PyTree Architecture for JAX Compatibility¶
Janssen uses JAX PyTrees as the foundation for all data structures. This enables automatic differentiation, JIT compilation, and parallel execution across the entire library.
What is a PyTree?¶
Definition¶
A PyTree is a nested structure of containers (lists, tuples, dicts) with arbitrary leaves. JAX can automatically traverse, transform, and differentiate through PyTrees.
# Examples of PyTrees
simple = [1, 2, 3] # List of scalars
nested = {"a": [1, 2], "b": (3, 4)} # Dict with list and tuple
arrays = (jnp.array([1, 2]), jnp.array([3, 4])) # Tuple of arrays
Why PyTrees?¶
Composability: Combine multiple arrays into one logical unit
Transformation: Apply
jit,grad,vmapto entire structuresParallelism: Automatic vectorization over batches
Type safety: Preserve structure through computations
Janssen’s PyTree hierarchy. Core types like OpticalWavefront and
CoherentModeSet are registered as PyTrees, enabling seamless use
with JAX transformations.¶
Core Data Types¶
OpticalWavefront¶
The fundamental type for representing optical fields:
from janssen.utils import OpticalWavefront
wavefront = OpticalWavefront(
field=complex_field, # Complex[Array, "H W"] or [H W 2]

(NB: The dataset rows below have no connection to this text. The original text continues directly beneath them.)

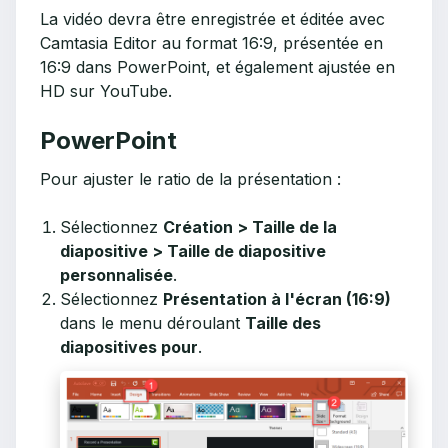
La vidéo devra être enregistrée et éditée avec
Camtasia Editor au format 16:9, présentée en
16:9 dans PowerPoint, et également ajustée en
HD sur YouTube.
PowerPoint
Pour ajuster le ratio de la présentation :
Sélectionnez
Création > Taille de la
diapositive > Taille de diapositive
personnalisée
.
Sélectionnez
Présentation à l'écran (16:9)
dans le menu déroulant
Taille des
diapositives pour
.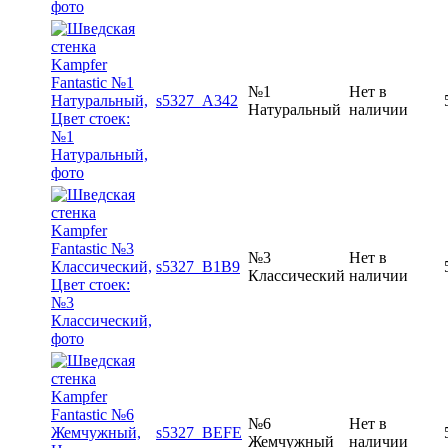
№1
Нет в
s5327_A342
Натуральный
наличии
№3
Нет в
s5327_B1B9
Классический
наличии
№6
Нет в
s5327_BEFE
Жемчужный
наличии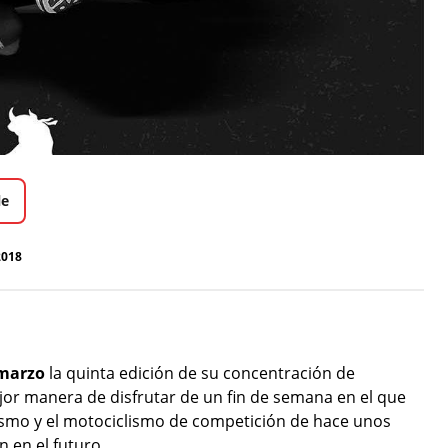
le
2018
 marzo
la quinta edición de su concentración de
jor manera de disfrutar de un fin de semana en el que
smo y el motociclismo de competición de hace unos
 en el futuro.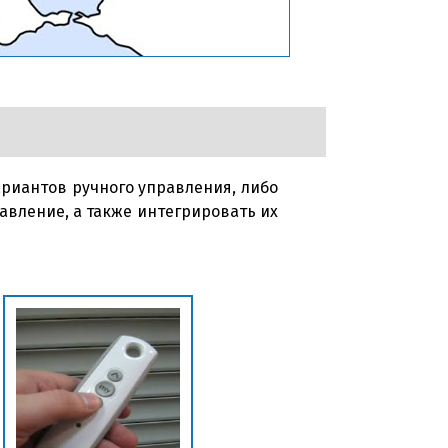
ариантов ручного управления, либо
авление, а также интегрировать их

wavelength=632.8e-9, # Scalar wavelength
dx=1e-6, # Pixel spacing
z_position=0.0, # Axial position
polarization=False, # Scalar (False) or Jones (True)
)
Wavefront type variants. (a) Scalar wavefront with complex field, (b) polarized wavefront with Jones vector at each pixel.¶
PropagatingWavefront¶
Extends OpticalWavefront with propagation metadata:
from janssen.utils import PropagatingWavefront
prop_wf = PropagatingWavefront(
field=complex_field,
wavelength=632.8e-9,
dx=1e-6,
z_position=0.0,
polarization=False,
source_distance=float("inf"), # From plane wave
propagation_method="angular_spectrum",
)
CoherentModeSet¶
For partially coherent fields (see Coherence Guide):
from janssen.utils import CoherentModeSet
modes = CoherentModeSet(
modes=mode_array, # Complex[Array, "M H W"]
weights=weight_array, # Float[Array, "M"]
wavelength=632.8e-9,
dx=1e-6,
z_position=0.0,
polarization=False,
)
# Access properties
print(f"Number of modes: {modes.num_modes}")
print(f"Effective modes: {modes.effective_mode_count}")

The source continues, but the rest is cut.